Vor wenigen Monaten legte Bayer ergänzend dazu einen wunderbaren Bildband vor, in dem 160 kommentierte Fotos und Dokumente Laemmles Leben erzählen. Ein Manuskript mit Kurzporträts von jüdischen Laupheimern hat er noch abschließen können; die Gesellschaft für Geschichte und Gedenken, deren Gründungsmitglied er war, wird wohl die Veröffentlichung betreuen.

Entscheidenden Anteil hat Bayer am Aufbau des Museums zur Geschichte von Christen und Juden.
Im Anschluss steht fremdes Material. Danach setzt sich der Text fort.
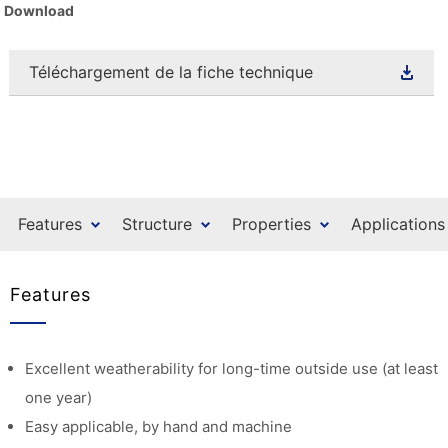
Download
Téléchargement de la fiche technique
Features
Structure
Properties
Applications
Features
Excellent weatherability for long-time outside use (at least
one year)
Easy applicable, by hand and machine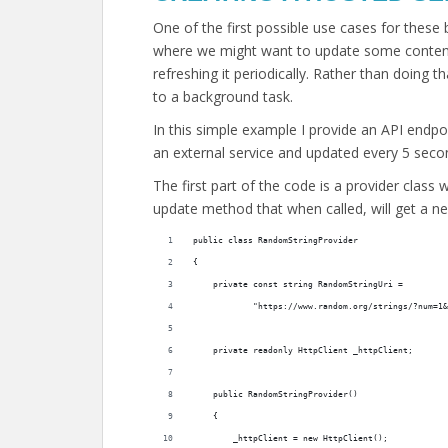
One of the first possible use cases for these
where we might want to update some content 
refreshing it periodically. Rather than doing 
to a background task.
In this simple example I provide an API endp
an external service and updated every 5 seco
The first part of the code is a provider class 
update method that when called, will get a ne
public class RandomStringProvider
{
    private const string RandomStringUri =
            "https://www.random.org/strings/?num=1&
    private readonly HttpClient _httpClient;
    public RandomStringProvider()
    {
        _httpClient = new HttpClient();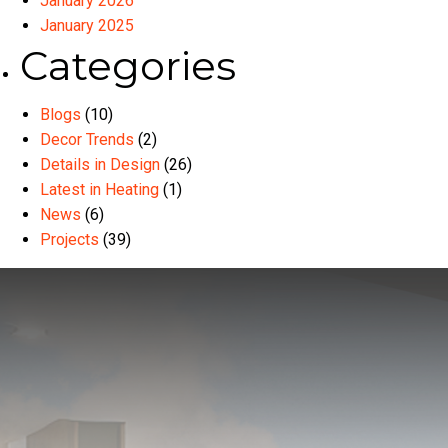
January 2026
January 2025
Categories
Blogs
(10)
Decor Trends
(2)
Details in Design
(26)
Latest in Heating
(1)
News
(6)
Projects
(39)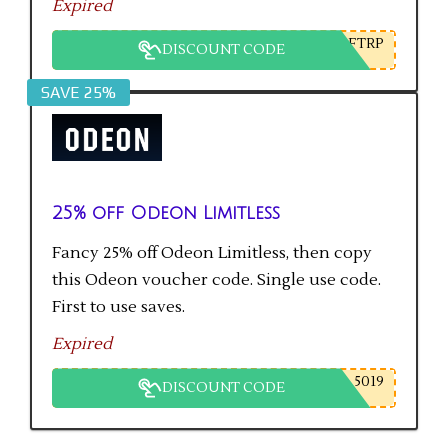
Expired
FTRP
DISCOUNT CODE
SAVE 25%
25% off Odeon Limitless
Fancy 25% off Odeon Limitless, then copy
this Odeon voucher code. Single use code.
First to use saves.
Expired
5019
DISCOUNT CODE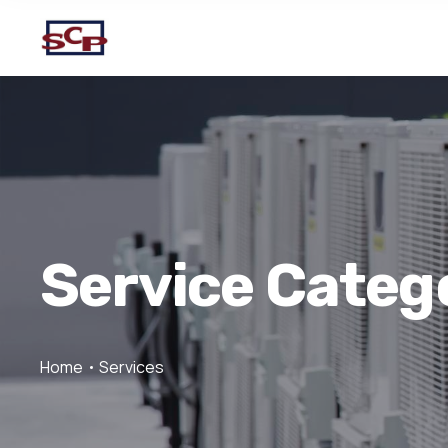
Service Categ
Home
Services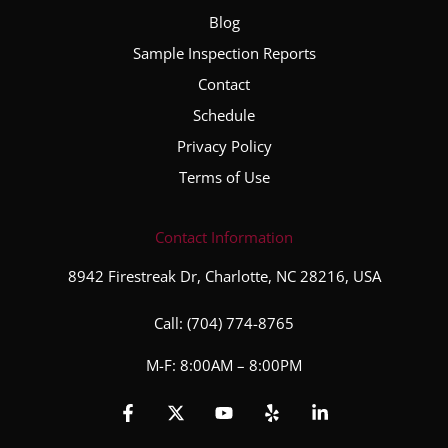
Blog
Sample Inspection Reports
Contact
Schedule
Privacy Policy
Terms of Use
Contact Information
8942 Firestreak Dr, Charlotte, NC 28216, USA
Call:
(704) 774-8765
M-F: 8:00AM – 8:00PM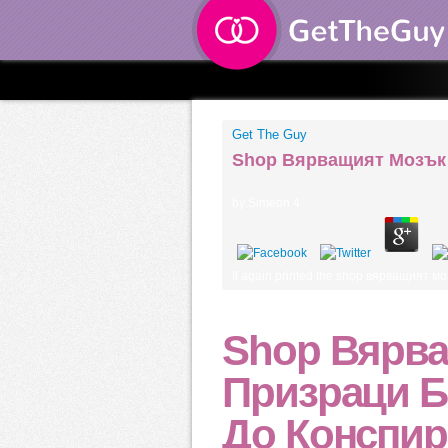
Get The Guy
Shop Вярващият Мозък 
by
Simeon
4
If again printed the shop вярващият мо
Shop Вярва
Призраци Б
До Конспир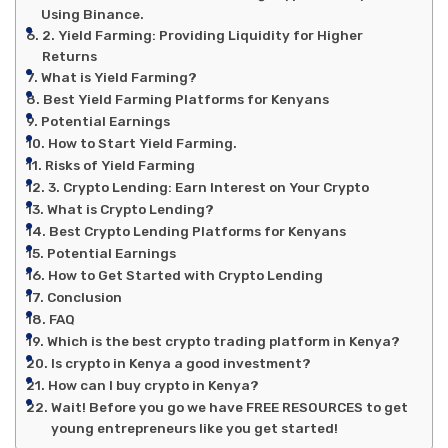
Using Binance.
2. Yield Farming: Providing Liquidity for Higher
Returns
What is Yield Farming?
Best Yield Farming Platforms for Kenyans
Potential Earnings
How to Start Yield Farming.
Risks of Yield Farming
3. Crypto Lending: Earn Interest on Your Crypto
What is Crypto Lending?
Best Crypto Lending Platforms for Kenyans
Potential Earnings
How to Get Started with Crypto Lending
Conclusion
FAQ
Which is the best crypto trading platform in Kenya?
Is crypto in Kenya a good investment?
How can I buy crypto in Kenya?
Wait! Before you go we have FREE RESOURCES to get
young entrepreneurs like you get started!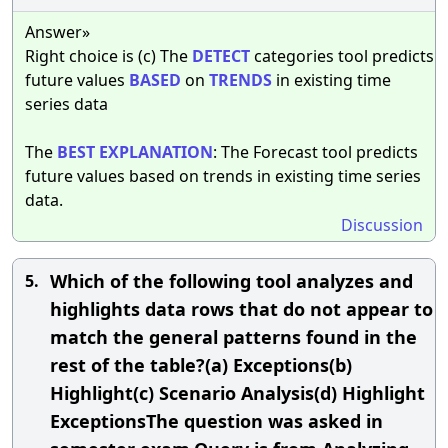
Answer»
Right choice is (c) The
DETECT
categories tool predicts
future values
BASED
on
TRENDS
in existing time
series data
The
BEST
EXPLANATION
: The Forecast tool predicts
future values based on trends in existing time series
data.
Discussion
Which of the following tool analyzes and
5.
highlights data rows that do not appear to
match the general patterns found in the
rest of the table?(a) Exceptions(b)
Highlight(c) Scenario Analysis(d) Highlight
ExceptionsThe question was asked in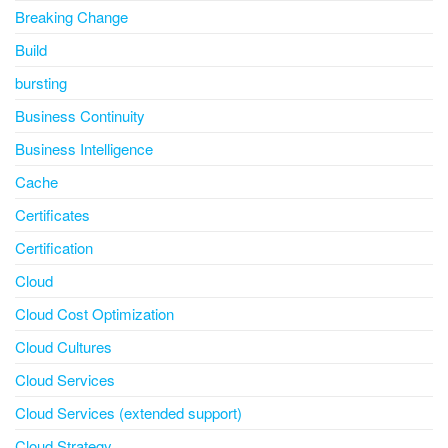
Breaking Change
Build
bursting
Business Continuity
Business Intelligence
Cache
Certificates
Certification
Cloud
Cloud Cost Optimization
Cloud Cultures
Cloud Services
Cloud Services (extended support)
Cloud Strategy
Er brachte eine Fülle von Dokumenten, Objekten und Fotos ein, ohne ihn gäbe es den Laemmle-Trakt so nicht. Überdies diente er dem Museum als Ratgeber und kundiger Führer durch die Ausstellung. Statt sein Wissen eitel zu hüten, wie Andere dies tun, ließ er - ganz Pädagoge - Andere bereitwillig daran teilhaben. Wer den Mann mit dem trockenen, bisweilen schwarzen Humor zu Hause in Baustetten besuchte, machte Bekanntschaft mit seiner Passion für das Malen und seinen von Hand aufgezogenen Papageien.

Mit Udo Bayer ist ein Stück Laupheimer Erinnerungskultur gegangen. Sein Beispiel bleibt.

Roland Ray - Schwäbische Zeitung

 


Udo Bayer  - zur Erinnerung

Von Yitzhak Heinrich Steiner, Re`ut (Israel)

 

Gleichzeitig mit dem Erscheinen des Bildbandes zu Carl Laemmle und dem Druck seiner „Laupheimer Miniaturen“ erreichte mich die schmerzliche Nachricht vom Tod von Udo Bayer. Sein jahrelanger und unentwegter Kampf um die Gesundheit war verloren -  trotz der aufopfernden Hilfe der Ärzte und der Familie.

Meine Kontakte zum lieben Verstorbenen drehten sich vor allem um seine Bemühungen und Arbeiten zum Gedenken an den Laupheimer Filmpionier Carl Laemmle. Was bewegte ihn zu dieser, sich selbst auferlegten Aufgabe?  In dem biblischen Buch „Sprüche der Väter“ äussert sich der weise Hillel zu dieser Frage wie folgt  (Kap.2, V.6): „Am Ort, wo es an Männern fehlt – bemühe Dich, ein Mann zu sein.“

Im Fall Carl Laemmle war dieser eine Mann Udo Bayer: er scheute keinen Einsatz und keine Reise, sammelte alle Dokumente, recherchierte in Europa und Amerika, kümmerte sich um die noch lebenden Mitglieder der Familien, half beim Aufbau des Museums im Schloss Grosslaupheim, hielt Referate, schrieb Artikel und Bücher.

Die Geschichte, die Stadt Laupheim, die Filmwelt und die Nachkommen der ehemaligen jüdischen Gemeinde sind ihm dafür von Herzen dankbar. Seine Seele sei aufgenommen in den Bund des ewigen Lebens.